WHAT IS EXPECTED ->
Set down the data below in full and exactly, minus the pictures.

Stored data entries
-- Opening Marker --

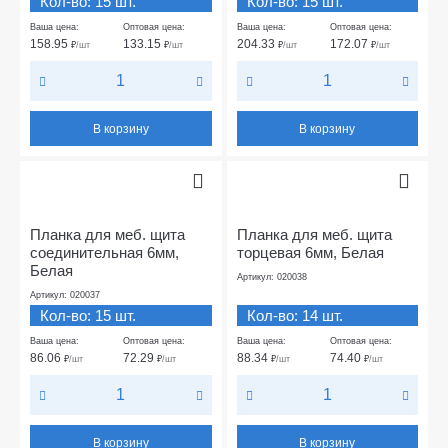
Кол-во: 15 шт.
Кол-во: 15 шт.
Ваша цена:
Оптовая цена:
Ваша цена:
Оптовая цена:
158.95
133.15
204.33
172.07
₽
/шт
₽
/шт
₽
/шт
₽
/шт
В корзину
В корзину
Планка для меб. щита
Планка для меб. щита
соединительная 6мм,
торцевая 6мм, Белая
Белая
Артикул: 020038
Артикул: 020037
Кол-во: 15 шт.
Кол-во: 14 шт.
Ваша цена:
Оптовая цена:
Ваша цена:
Оптовая цена:
86.06
72.29
88.34
74.40
₽
/шт
₽
/шт
₽
/шт
₽
/шт
В корзину
В корзину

-- Closing Marker --

ANSWER SPACE ->
Кол-во: 15 шт.
Кол-во: 15 шт.
Ваша цена:
Оптовая цена:
Ваша цена:
Оптовая цена:
158.95
133.15
204.33
172.07
₽
/шт
₽
/шт
₽
/шт
₽
/шт
В корзину
В корзину
Планка для меб. щита
Планка для меб. щита
соединительная 6мм,
торцевая 6мм, Белая
Белая
Артикул: 020038
Артикул: 020037
Кол-во: 15 шт.
Кол-во: 14 шт.
Ваша цена:
Оптовая цена:
Ваша цена:
Оптовая цена:
86.06
72.29
88.34
74.40
₽
/шт
₽
/шт
₽
/шт
₽
/шт
В корзину
В корзину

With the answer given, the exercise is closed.